Second Havana Harbour Charrette - March 2008
Second Havana Harbour Charrette - March 2008
Apr 9, 2011
The Cuban and Norwegian chapters of C.E.U. - Council for European Urbanism
Study Areas
La Habana Vieja - Atarés
The Charrette Organizers divided the Harbour into three sectors for investigation, design, and proposals:
La Habana Vieja - Atarés;
Regla - Refinery; and
Casablanca.
Each of the sectors have some common uses and landscape features, and they have fairly natural wetlands boundaries dividing one from the other.
This sector includes the historic center of the City.

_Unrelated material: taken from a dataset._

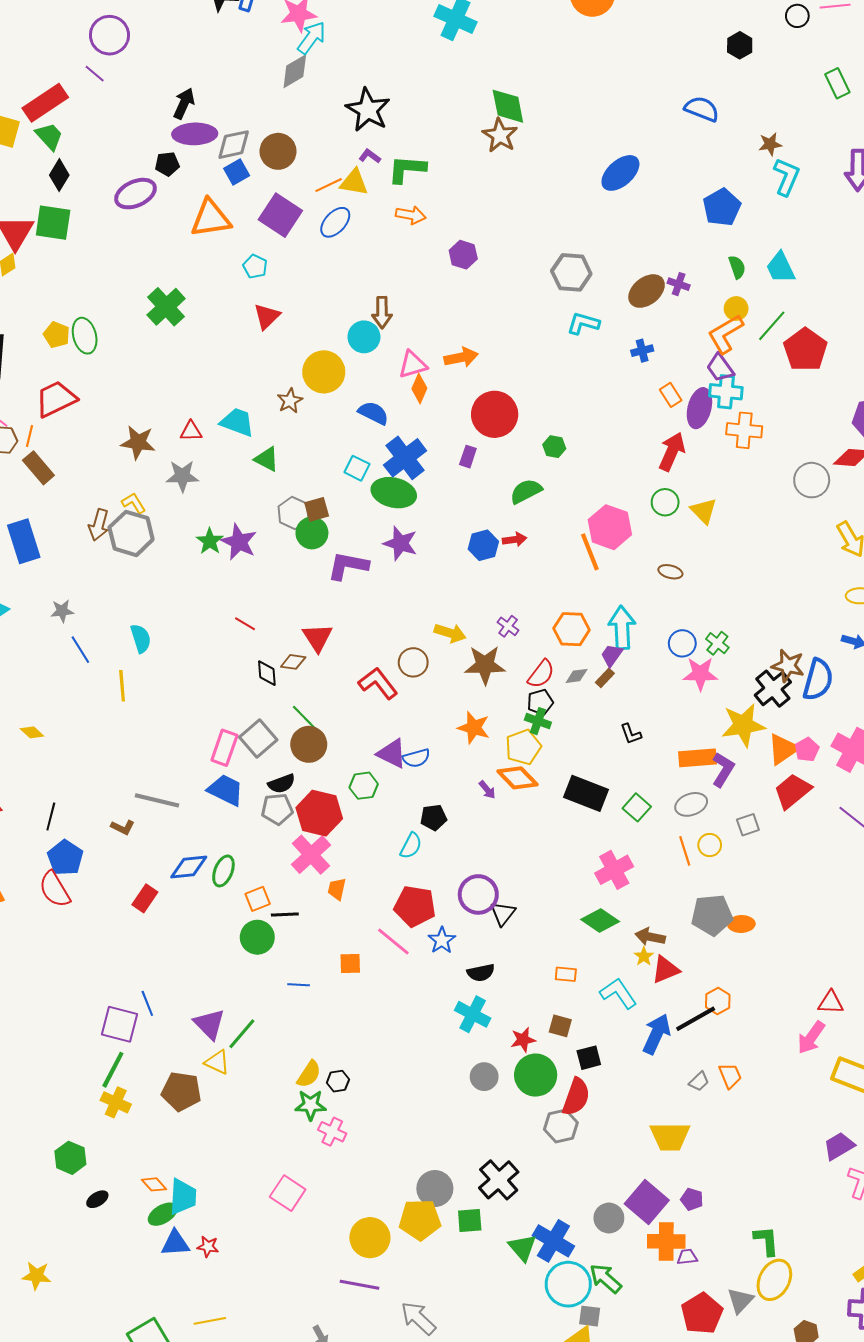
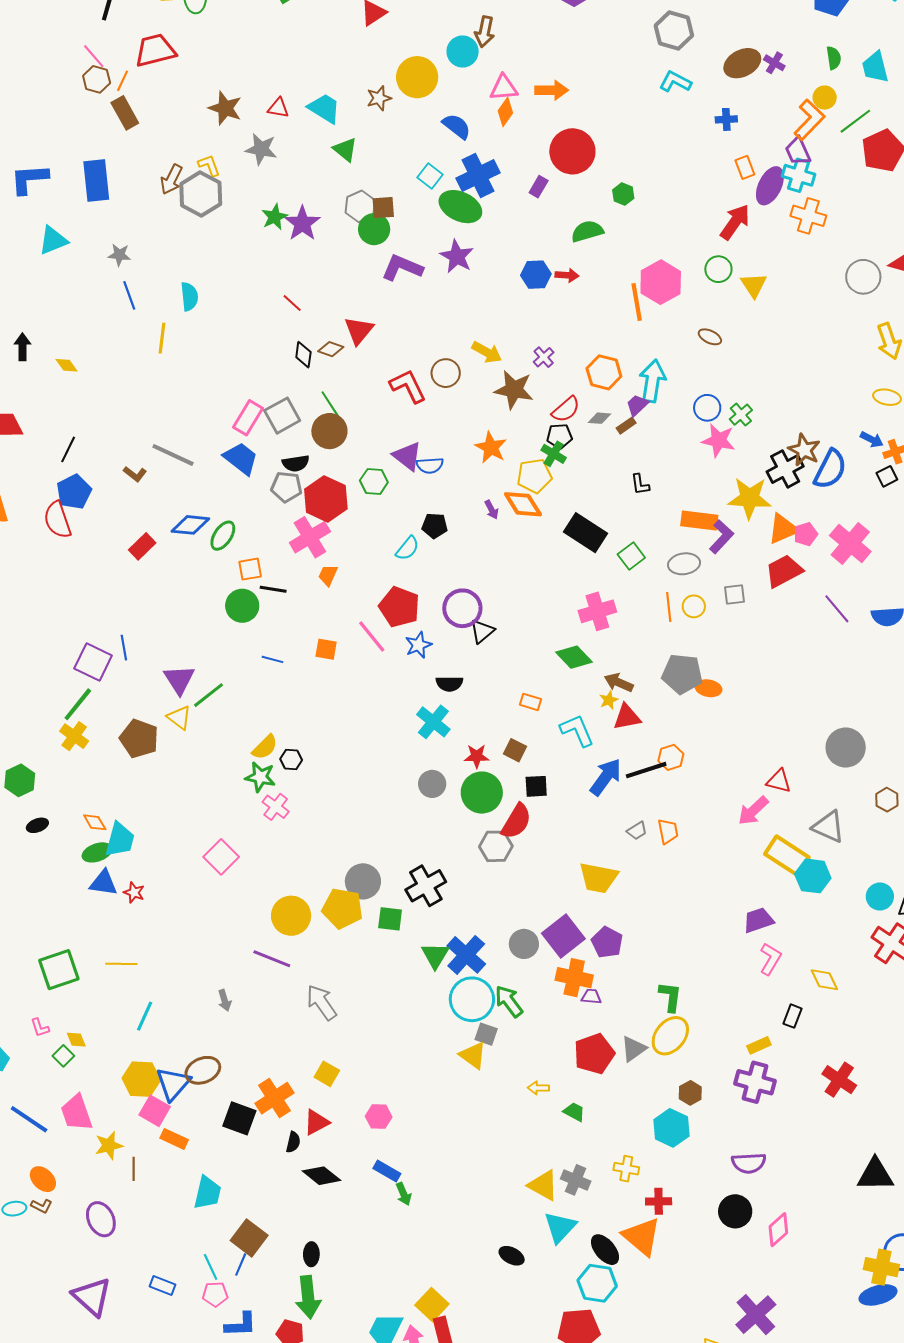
orange L-shape: (725, 334) -> (809, 120), turned 153
purple pentagon: (692, 1199) -> (607, 942), size x1.4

Old Havana and its fortifications were named a UNESCO World Heritage Site in 1982, and, since 1993, the Office of the Historian of Old Havana has used its organization to halt a century of deterioration and begin a self-financed, physical redevelopment. Areas of interest just outside Old Havana are the neighborhood around Calle Cárdenas with its beautiful 19th century residential buildings. Nearer the Harbour, a large sweep of land that includes the National Railroad station (“Central,”) the Tallapiedra power plant, and the Atarés fortress is being considered by national planning officials for alternate uses.
Regla - Refinery
The 18th century village of Regla lies on a peninsula which reaches into the very center of Havana Harbor. Its unique identity stems not only from its proximity to the water but by its separation from the rest of the city by massive industrial areas. The short ferry ride from Old Havana leads to the church of Nuestra Senora de La Regla and its associated waterfront square. Regla is a center of Afro Cuban culture and the Church is of importance to Santería. Just next to the ferry terminal is another redundant power plant. The tip of the peninsula is closed to the public, being used by the national government.
Casablanca
Technically, Casablanca is one of the districts of the municipality of Regla. However, It is physically distinct from Regla, and Its residents identify themselves quite separately. The settlement of Casablanca existed at the time the British invaded and conquered Cuba in the 18th Century. It is a hillside fishing village whose boundaries are La Cabaña fortress to the north and a wetlands wildlife reserve to the east. This hill town has some of the Harbour’s most distinctive landmarks. Besides La Cabaña there is the Cristo de La Habana, the Casa Blanca itself, and the national meteorological station with its white radar dome. The ferry from Old Havana disembarks at a plaza which marks the terminus of the electric railroad “the Hershey Train,” to and from Matzanzas. Many Cubans say that stepping off the ferry from Old Havana is the same as arriving in the ‘campo’ of rural Cuba. The Harbour’s active ship yards are in Casablanca, and there is a large hospital over the top of the hill. Unlike other parts of Havana, the pattern of streets and plazas is not on a reticulated grid. Streets follow contour lines to rise up the hill, and sets of steps cascade down the hill to cross them.
Heavy industrial uses dominate Regla’s traditional residential fabric in incongruous ways. For example, two active, freight railroad lines share 4 meter wide streets to cross the peninsula. They separate the lower, waterfront portion from the area around the main plaza a few minutes’ walk up the ridge line from the shore. Existing green spaces are largely the result of being unable to build on the cliff faces of the ridge in the upper part of the town. What had been the largest of Cuba’s two oil refineries until the completion of the one in Cienfuegos spreads to the east of Regla. National planning studies have proposed closing the refinery and replacing it with a new one west of Havana. Just to the south of the Refinery is the Via Blanca, the major traffic artery of the eastern side of the harbour.
At Old Havana’s harbour front itself, deteriorated areas from the Alameda de Paula to the El Coubre monument are being stabilized or demolished. The existing fish pier and container port which comprise the bulk of Atarés have been considered both for their current as well as alternate uses. Among a number of brownfield sites near the Harbour is a now abandoned landfill near the main road connecting Atarés to Regla.